Little Wakering is a village in the civil parish of Barling Magna, in the Rochford district, in the county of Essex, England. It is about 4 miles from Southend-on-Sea. It has an Anglican church called St Mary's Church which is a Grade II* listed building.

==Geography==
Little Wakering lies immediately south of Barling village. Little Wakering village is now contiguous with both Barling to the north and Great Wakering to the south. The Office for National Statistics identifies Little Wakering and Barling as both forming part of the Great Wakering built up area.

==Notable buildings==
St Mary's Church at Little Wakering is a listed building and dates back to the 12th century. Its tower was added around 1425 by John Wakering, who was Bishop of Norwich from 1416 to 1425. The tower was partially funded by Anne, Countess of Stafford, and was built to commemorate John Wakering's safe return from the Battle of Agincourt in 1415.

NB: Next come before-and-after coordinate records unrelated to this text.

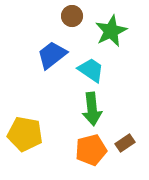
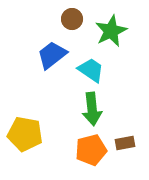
brown circle: moved 3 px down
brown rectangle: rotated 24 degrees clockwise
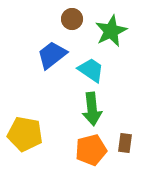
brown rectangle: rotated 72 degrees counterclockwise
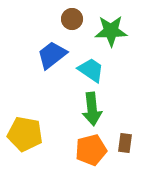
green star: rotated 24 degrees clockwise
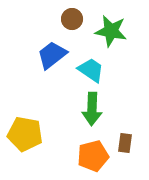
green star: rotated 12 degrees clockwise
green arrow: rotated 8 degrees clockwise
orange pentagon: moved 2 px right, 6 px down
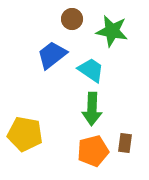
green star: moved 1 px right
orange pentagon: moved 5 px up
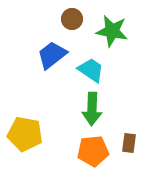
brown rectangle: moved 4 px right
orange pentagon: rotated 8 degrees clockwise
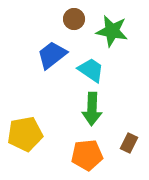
brown circle: moved 2 px right
yellow pentagon: rotated 20 degrees counterclockwise
brown rectangle: rotated 18 degrees clockwise
orange pentagon: moved 6 px left, 4 px down
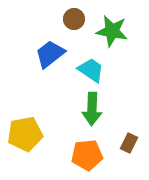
blue trapezoid: moved 2 px left, 1 px up
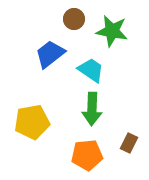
yellow pentagon: moved 7 px right, 12 px up
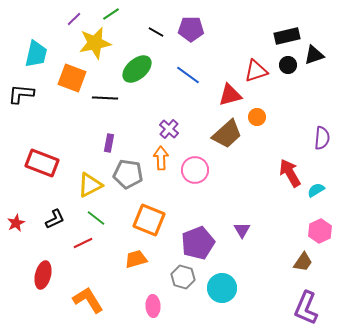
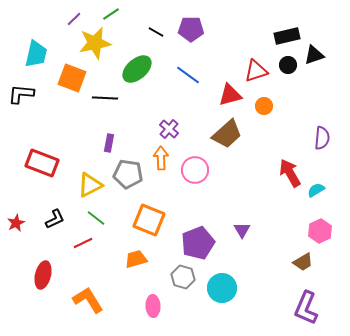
orange circle at (257, 117): moved 7 px right, 11 px up
brown trapezoid at (303, 262): rotated 25 degrees clockwise
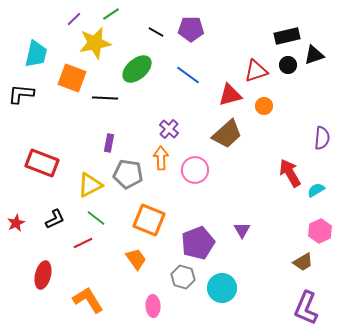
orange trapezoid at (136, 259): rotated 70 degrees clockwise
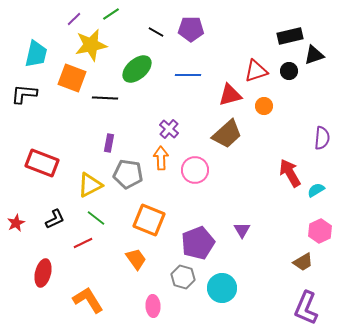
black rectangle at (287, 36): moved 3 px right
yellow star at (95, 43): moved 4 px left, 2 px down
black circle at (288, 65): moved 1 px right, 6 px down
blue line at (188, 75): rotated 35 degrees counterclockwise
black L-shape at (21, 94): moved 3 px right
red ellipse at (43, 275): moved 2 px up
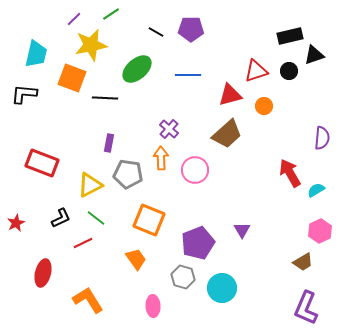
black L-shape at (55, 219): moved 6 px right, 1 px up
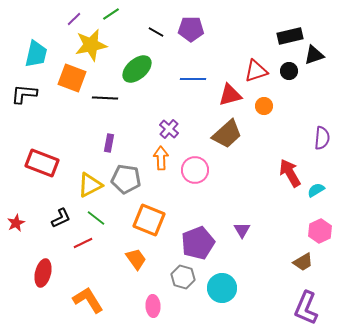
blue line at (188, 75): moved 5 px right, 4 px down
gray pentagon at (128, 174): moved 2 px left, 5 px down
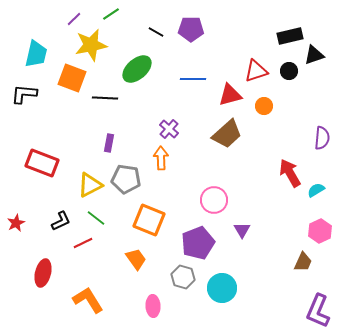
pink circle at (195, 170): moved 19 px right, 30 px down
black L-shape at (61, 218): moved 3 px down
brown trapezoid at (303, 262): rotated 35 degrees counterclockwise
purple L-shape at (306, 308): moved 12 px right, 3 px down
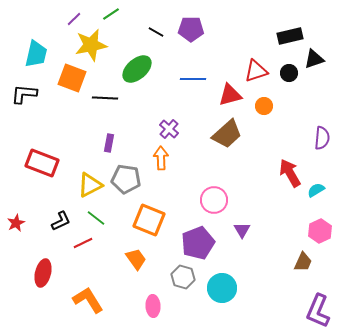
black triangle at (314, 55): moved 4 px down
black circle at (289, 71): moved 2 px down
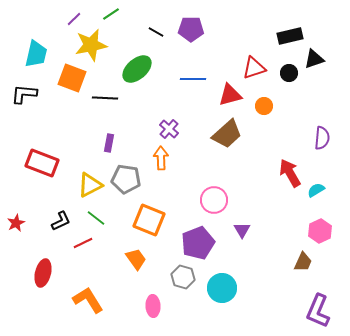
red triangle at (256, 71): moved 2 px left, 3 px up
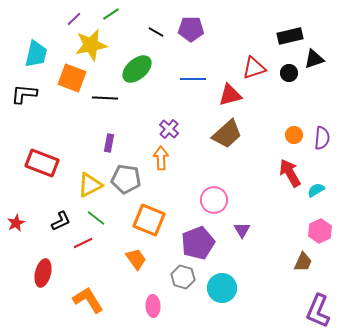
orange circle at (264, 106): moved 30 px right, 29 px down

Opposite St Mary's Church is a house called Brays, dated 1634. The rest of the village is modern. To the east of the village stands Little Wakering Hall, parts of which date back to at least the 15th century.

== History ==
The name "Wakering" means 'Waecer's/Wacor's people' or 'watching place'. Little Wakering was recorded in the Domesday Book as Wachelinga. Little Wakering was in Rochford hundred. In 1894 Little Wakering became part of Rochford Rural District, on 1 April 1946 the parish was abolished to form Barling Magna, parts also went to Foulness, Canewdon and Great Wakering. At the 1931 census (the last before the abolition of the parish), Little Wakering had a population of 420. In 1974 Little Wakering became part of Rochford non-metropolitan district in the non-metropolitan county of Essex.